Why Overseas Shipholding Shares Are Rocketing Premarket Monday
Overseas Shipholding Group, Inc. (NYSE:OSG) shares are trading higher after the company announced it entered into a definitive merger agreement to be acquired by Saltchuk Resources.
The transaction is valued at an aggregate equity value of around $653 million and a total transaction value of $950 million.
As per the terms, Saltchuk will commence a tender offer to fully acquire Overseas Shipholding it does not already own for $8.50 per share in cash.
The purchase price represents a 61% premium to Overseas Shipholding’s 30-day volume-weighted average price on January 26, 2024, the last day of trading before Saltchuk disclosed its non-binding indication of interest, as well as a 44% premium to the January 26 closing price of OSG’s shares and a 36% premium to Saltchuk’s initial indicative price of $6.25 per share.

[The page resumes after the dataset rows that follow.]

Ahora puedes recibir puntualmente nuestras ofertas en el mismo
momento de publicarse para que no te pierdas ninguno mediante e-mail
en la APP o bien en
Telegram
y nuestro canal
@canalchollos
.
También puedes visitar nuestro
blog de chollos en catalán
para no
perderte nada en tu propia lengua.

The closing of the tender offer, which is subject to customary closing conditions, is expected to close in the next few months.
Post deal closure, Overseas Shipholding will operate as a standalone business unit within Saltchuk.
Sam Norton, OSG’s President and Chief Executive Officer, said, “We are excited to enter into this new chapter together with Saltchuk, which has been a significant shareholder of OSG over the past several years and has a close understanding of our business.”
“Saltchuk’s operating companies have distinguished themselves in their respective segments, and this transaction partners us with an organization that shares our values and focus on customers. We are thrilled to soon join the Saltchuk family of companies.”
Price Action: OSG shares are up 22.6% at $8.41 premarket at the last check Monday.